Money In & Out: Amounts Are Smaller Coming In and Bigger Going Out
![Money in and out cartoon by Mickey Paraskevas](https://www.danspapers.com/wp-content/uploads/2018/11/MoneyInandOutCartoonbyMickeyParaskevas.jpg)
When I first started Dan’s Papers 60 years ago, here is how money was handled.
If you worked for a week ending Friday, on Friday afternoon I wrote you a check for the number of hours you worked times the rate of pay you agreed to for that week. You could go out and cash the check or deposit it in your bank account.
If you cashed it, you could go shopping with the money. A nice feeling. If a blouse had a tag that said it was $20, you gave the merchant $20 and took it home.
A few years went by. There was a change.
I still paid for work done for the week at the end of the week in which it was performed. But if you went shopping for a blouse that had a tag that said it was $20, you gave the merchant $20.80. The merchant would tell you the extra $.80 was for Nelson Rockefeller. He was the governor and he now was charging a sales tax.
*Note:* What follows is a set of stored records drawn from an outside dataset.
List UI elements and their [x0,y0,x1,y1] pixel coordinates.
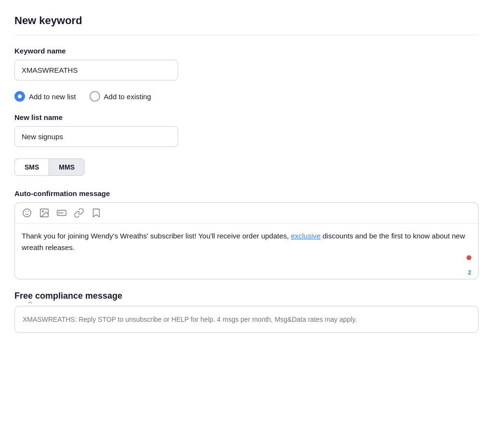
compliance-box: ⌃ XMASWREATHS: Reply STOP to unsubscribe… [14,306,479,333]
message-editor[interactable]: Thank you for joining Wendy's Wreaths' s… [14,202,479,279]
page-title: New keyword [14,14,479,35]
new-list-name-input[interactable] [14,126,178,147]
editor-body[interactable]: Thank you for joining Wendy's Wreaths' s… [15,224,478,267]
svg-point-4 [42,211,43,212]
emoji-icon[interactable] [22,208,32,218]
auto-confirm-label: Auto-confirmation message [14,189,479,198]
sms-button[interactable]: SMS [14,158,49,176]
keyword-name-input[interactable] [14,60,178,80]
radio-add-to-new-list[interactable]: Add to new list [14,91,76,102]
image-icon[interactable] [39,208,50,218]
radio-add-to-existing[interactable]: Add to existing [90,91,151,102]
radio-existing-list-label: Add to existing [104,92,151,101]
char-count: 2 [15,267,478,279]
radio-existing-list-indicator [90,91,100,102]
compliance-label: Free compliance message [14,291,479,301]
keyword-name-section: Keyword name [14,47,479,80]
svg-point-0 [23,209,31,217]
red-dot-indicator [467,255,471,260]
bookmark-icon[interactable] [91,208,102,218]
compliance-section: Free compliance message ⌃ XMASWREATHS: R… [14,291,479,333]
radio-new-list-label: Add to new list [29,92,76,101]
mms-button[interactable]: MMS [49,158,85,176]
list-type-radio-group: Add to new list Add to existing [14,91,479,102]
editor-toolbar [15,203,478,224]
compliance-chevron-icon: ⌃ [26,301,34,309]
radio-new-list-indicator [14,91,25,102]
editor-text-before-link: Thank you for joining Wendy's Wreaths' s… [22,232,291,240]
editor-link-text: exclusive [291,232,321,240]
keyword-name-label: Keyword name [14,47,479,55]
new-list-name-label: New list name [14,113,479,121]
link-icon[interactable] [74,208,84,218]
input-field-icon[interactable] [56,208,67,218]
new-list-name-section: New list name [14,113,479,147]
auto-confirm-section: Auto-confirmation message [14,189,479,279]
compliance-text: XMASWREATHS: Reply STOP to unsubscribe o… [23,314,470,325]
message-type-toggle: SMS MMS [14,158,479,176]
A few more years went by and there was another change.
Now when I paid someone at the end of the week for the work that they did—say it was $300 (about $1,900 in today’s money)—I paid them $282.44. The reason was Social Security and other entitlements. Earlier, it had been the responsibility of the worker to pay it at tax time every year, but apparently there were shirkers. So now Dan’s Papers and the other employers made sure it was paid.
At a store buying a $20 blouse, you still paid $20.80, but now, wait a minute, that had changed to $21.10. The tax percentage had gone up.
Then came still more changes.
If you finished work on Friday and held your hand out asking for your check, you got told, in some places, that you would now be paid on Monday, because the company needed a few days to figure out how much less than the original amount was owed to you.
Another change.
Credit cards were invented. This was a great convenience, because you didn’t have to pay the $21.20 (it was still creeping up) right away for the blouse. You could go home with it without actually giving them any money at all. They’d just swipe your card. And the card company would make the payment later on and you paid the credit card company when they sent you a bill. The trade-off was that if you didn’t pay the credit card company’s bill on time, they’d add onto it a staggering penalty, often as much as 22% a month, until you did. The $20 blouse could end up costing you $120.
Time went by.
Now most companies wouldn’t be paying you for the hours you worked until a further week went by. Doing the deductions seemed to have become more complicated than they thought. So you’d no longer be getting paid on Friday for the work you did that week, but for the work you did the week before. In essence, you were lending the company you worked for a week’s pay.
A few years later, companies decided if one week was good, then two weeks was better. The new rule put into effect was now finish your week’s work and you got paid 14 days later—less the deductions, of course.
Next came pay in advance. It started in stores as layaway. Give them bits of money at a time, and when, at a later date, it gets to what the cost is, they give it to you.
Soon they began doing it with food, especially fast food. Go into the drive-up at a McDonald’s and order a Big Mac with fries and a chocolate shake and proceed to the first window. There you pay. Then you’re off to the second window and they give you the food.
I thought about this when I first did it. And I figured it out. If you got the food at the first window, you might just drive off without paying. Hey!
And now it’s spreading. Lots of companies require you pay ahead. Notice your phone bill? It’s for the upcoming month. Your cable bill? Same thing. Pay now, get the service later.
And here comes direct deposit. You don’t get paid at all. Instead, the company you work for sends your pay electronically to your bank. And they do it twice a month, rather than every two weeks, a little creep to 15 days from 14. Is it available the day it hits your bank account? Or do you have to wait five days? Not sure.
Things used to be what they seemed. No more.